- _Task goal_: Those lines of the data that hold the word "Miniurnen" are to be copied out.

(Source data)
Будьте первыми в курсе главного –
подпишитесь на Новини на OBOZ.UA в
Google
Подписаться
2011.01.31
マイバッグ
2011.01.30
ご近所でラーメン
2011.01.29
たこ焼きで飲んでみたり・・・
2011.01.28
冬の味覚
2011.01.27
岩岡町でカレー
...
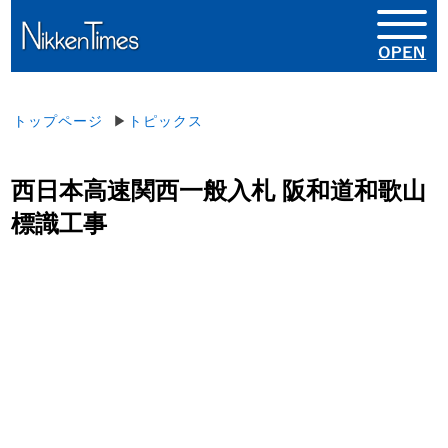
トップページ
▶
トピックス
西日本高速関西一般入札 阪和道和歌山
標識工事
---
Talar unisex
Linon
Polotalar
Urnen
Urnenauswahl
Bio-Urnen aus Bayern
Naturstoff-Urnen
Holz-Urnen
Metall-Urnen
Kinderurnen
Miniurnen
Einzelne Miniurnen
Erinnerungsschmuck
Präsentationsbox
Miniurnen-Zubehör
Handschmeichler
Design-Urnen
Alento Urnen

- _Answer_:
Miniurnen
Einzelne Miniurnen
Miniurnen-Zubehör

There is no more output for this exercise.